Another example can be found in the 16th century account of Pope Leo X, who was known for accelerating the rebuilding St. Peter’s Basilica by selling indulgences to the unwary faithful.  This was a vexing symptom of a church embroiled in politics and corruption, and served as the catalyst for Luther’s Protestant Reformation.

Although reformers had many complaints about the Catholic Church of the 16th century, the practice of selling “indulgences” raised the most opposition. An indulgence was a payment to the Catholic Church that purchased an exemption from punishment (penance) for some types of sins.  The customers for indulgences were Catholic believers who feared that if one of their sins went unnoticed or unconfessed, they would spend extra time in purgatory before reaching heaven or worse, wind up in hell for failing to repent.”  –   Jim Jones, West Chester University of Pennsylvania (c.2012).

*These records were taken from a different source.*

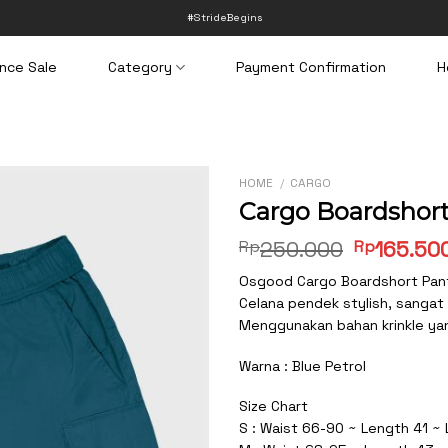
#StrideBegins
nce Sale
Category
Payment Confirmation
H
HOME
/
CARGO
Cargo Boardshort
Original
Rp
250.000
Rp
165.50
price
Osgood Cargo Boardshort Pan
was:
Celana pendek stylish, sangat
Rp250.00
Menggunakan bahan krinkle yang
Warna : Blue Petrol
Size Chart
S : Waist 66-90 ~ Length 41 ~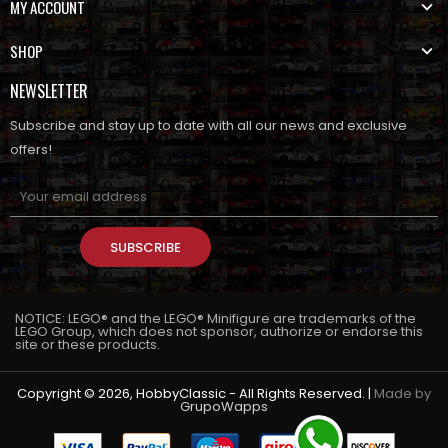
MY ACCOUNT
SHOP
NEWSLETTER
Subscribe and stay up to date with all our news and exclusive
offers!
SUBSCRIBE
NOTICE: LEGO® and the LEGO® Minifigure are trademarks of the
LEGO Group, which does not sponsor, authorize or endorse this
site or these products.
Copyright © 2026, HobbyClassic - All Rights Reserved. |
Made by
GrupoWapps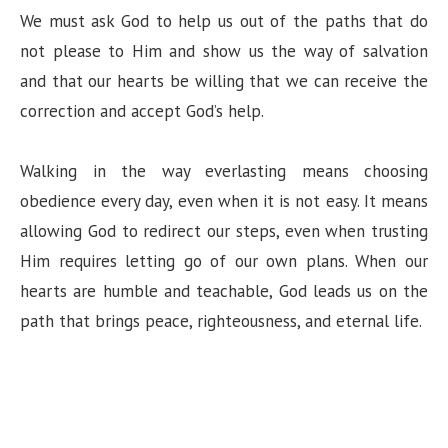
We must ask God to help us out of the paths that do
not please to Him and show us the way of salvation
and that our hearts be willing that we can receive the
correction and accept God’s help.
Walking in the way everlasting means choosing
obedience every day, even when it is not easy. It means
allowing God to redirect our steps, even when trusting
Him requires letting go of our own plans. When our
hearts are humble and teachable, God leads us on the
path that brings peace, righteousness, and eternal life.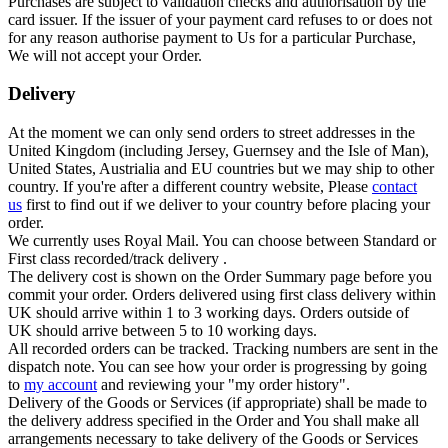
Purchases are subject to validation checks and authorisation by the
card issuer. If the issuer of your payment card refuses to or does not
for any reason authorise payment to Us for a particular Purchase,
We will not accept your Order.
Delivery
At the moment we can only send orders to street addresses in the
United Kingdom (including Jersey, Guernsey and the Isle of Man),
United States, Austrialia and EU countries but we may ship to other
country. If you're after a different country website, Please
contact
us
first to find out if we deliver to your country before placing your
order.
We currently uses Royal Mail. You can choose between Standard or
First class recorded/track delivery .
The delivery cost is shown on the Order Summary page before you
commit your order. Orders delivered using first class delivery within
UK should arrive within 1 to 3 working days. Orders outside of
UK should arrive between 5 to 10 working days.
All recorded orders can be tracked. Tracking numbers are sent in the
dispatch note. You can see how your order is progressing by going
to
my account
and reviewing your "my order history".
Delivery of the Goods or Services (if appropriate) shall be made to
the delivery address specified in the Order and You shall make all
arrangements necessary to take delivery of the Goods or Services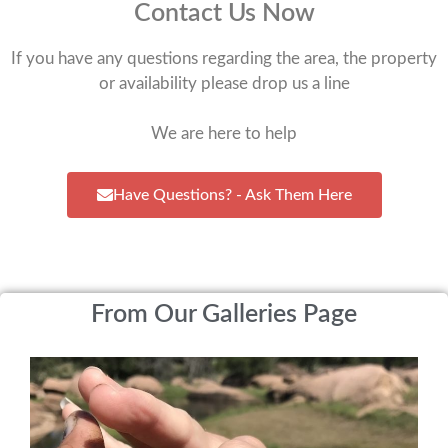
Contact Us Now
If you have any questions regarding the area, the property
or availability please drop us a line
We are here to help
Have Questions? - Ask Them Here
From Our Galleries Page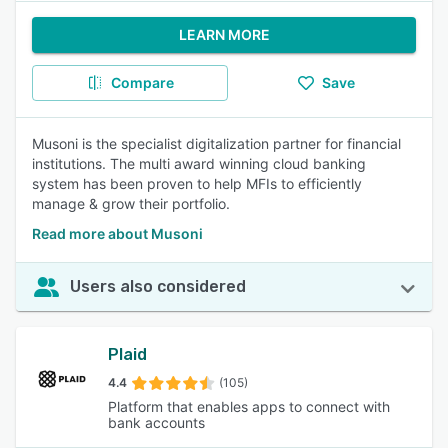
LEARN MORE
Compare
Save
Musoni is the specialist digitalization partner for financial
institutions. The multi award winning cloud banking
system has been proven to help MFIs to efficiently
manage & grow their portfolio.
Read more about Musoni
Users also considered
Plaid
4.4
(105)
Platform that enables apps to connect with
bank accounts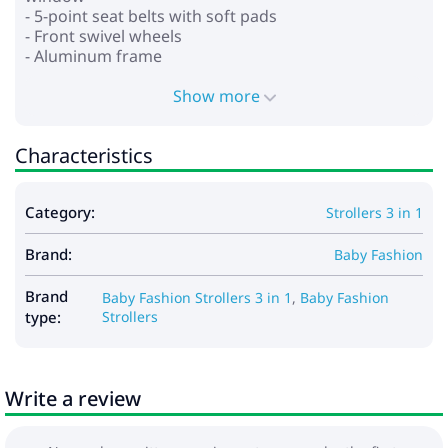
- 5-point seat belts with soft pads
- Front swivel wheels
- Aluminum frame
- Wheels: polyurethane
- Shock absorption on all wheels
Show more
- Foot brake
- Spacious basket for shopping and accessories
Characteristics
*Car seat:
- for children from 0 to 13 kg
Category:
Strollers 3 in 1
- provides safety and comfort
- stand function
Brand:
- baby carrying function
Baby Fashion
- adjustable handle for carrying in several positions
- the hood is fixed with buttons
Brand
Baby Fashion Strollers 3 in 1
,
Baby Fashion
- adjustable seat belts
type:
Strollers
- soft insert that can be fixed depending on the
child’s growth
- removable lining
Write a review
Dimensions:
- Frame dimensions when folded: 79x50x38 cm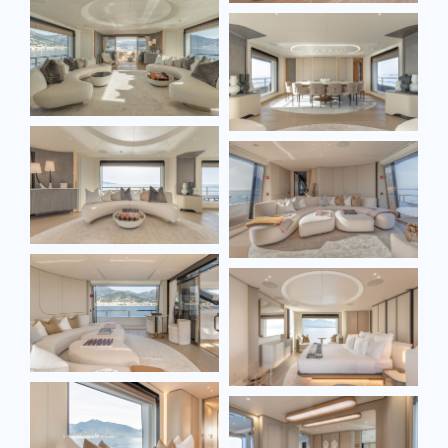
Full name*
Email*
Model
Message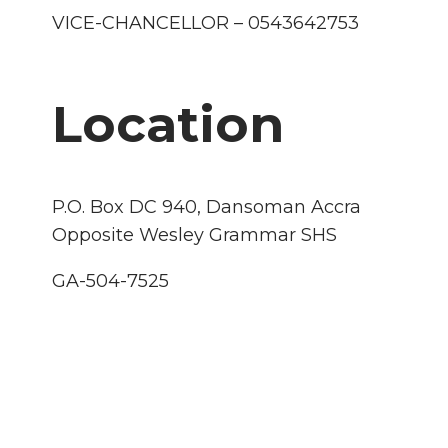
VICE-CHANCELLOR – 0543642753
Location
P.O. Box DC 940, Dansoman Accra
Opposite Wesley Grammar SHS
GA-504-7525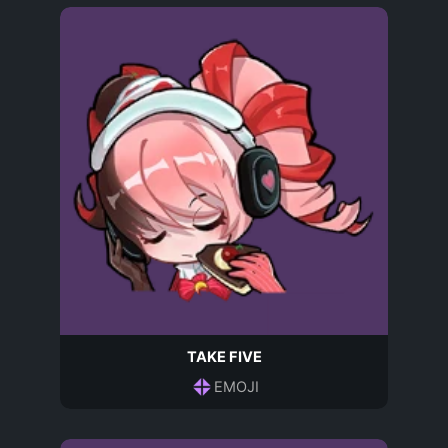
TAKE FIVE
EMOJI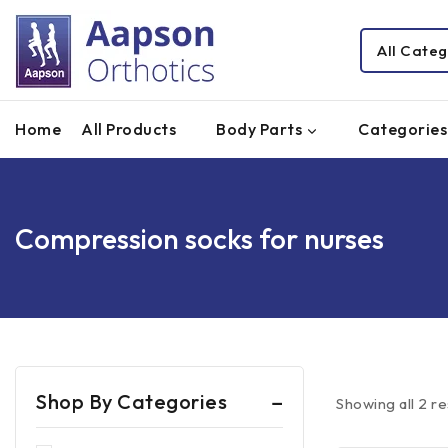
Home
All Products
Body Parts
Categories
Compression socks for nurses
Shop By Categories
Showing all
2
re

The papacy of Leo X was characterized by nepotism and spiritual deprivation in high places.  His power was strengthened by his political alliances with Emperor Maximilian I of Germany, King Ferdinand V of Spain, and King Henry VIII of England.

Are you beginning to see parallels here?

These are but two examples where power and politics form an unholy alliance with the Christian faith.

One last example, and the most prolific, occurred during the very genesis of Christianity – that being the alliance between the Pharisees and the Roman Empire.

In exchange for their support of Roman occupation, this religious sect of priests was given the authority to be rulers and judges in their own right – thus erasing the line between church and state and resulting in the crucifixion of Jesus, whom the Pharisees perceived as a threat to their authority and the lavish lifestyles that accompanied it.

Contrast these examples of accommodating the political for power and influence, with that of Pope Emeritus Benedict XVI, who having experienced Hitler’s totalitarianism as a young student, saw the relationship between the church and state during that time as being adversarial, positing that the Christian faith should limit its obedience to the state *for the sake of the liberty of obeying God.

Today’s church and para-church principals who would accommodate the political for influence and power, should learn from the lessons of the past, and return to feeding Christ’s sheep…

just as he commanded.

*partial quotation by Pope Francis in the forward to “Faith and Politics” – a book to be released later this year, containing select writings of Pope Benedict XVI, and sure to be a good read.